I heard somewhere that clr fixes sickness is this true?


----------



## GuntherHess (Aug 22, 2010)

no , but it might help with lime deposits in bottles.


----------



## cyberdigger (Aug 22, 2010)

CLR works to dissolve calcium, lime, and rust. It does not fix degraded glass. CLR is also one of the secret ingredients in my bloody mary recipe


----------



## Poison_Us (Aug 23, 2010)

Do you mean everCLeaR?  That whould make a wicked bloody mary...


----------



## Erik T (Aug 26, 2010)

ok thanks. I am just looking for any way other than tumbling to fix sickness


----------



## cyberdigger (Aug 26, 2010)

..aren't we all...... [&o]


----------



## RedGinger (Aug 27, 2010)

No, but it will make it look slightly better.  You can use a little olive oil temporarily, but as the others said, no.  It needs to be smoothed out through tumbling. 

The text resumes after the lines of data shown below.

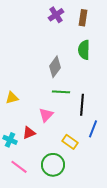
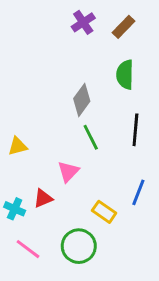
brown rectangle: (83, 18) -> (124, 27), turned 35
green line: (61, 92) -> (91, 137), turned 60
black line: (82, 105) -> (135, 130), moved

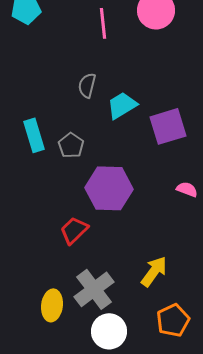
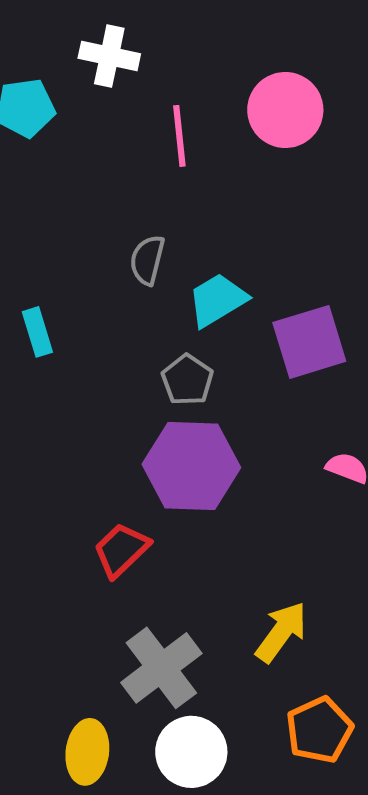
cyan rectangle: (34, 135) -> (37, 332), moved, size x0.7
gray pentagon: (71, 145) -> (187, 380), moved
yellow ellipse: (52, 305) -> (87, 752), moved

 And believe me, I've tried every method to prove the experts wrong.  I have found using cat litter and a little water for a couple cycles will clear up a murky looking bottle nicely.


----------



## cyberdigger (Aug 27, 2010)

]





> using cat litter and a little water for a couple cycles


 
 ... huh? [sm=lol.gif]


----------



## RedGinger (Aug 27, 2010)

It works on rust and some cloudiness in bottles.  Just shake it very well, rinse and repeat.


----------



## Erik T (Aug 27, 2010)

Ok thanks everyone for clearing that up.


----------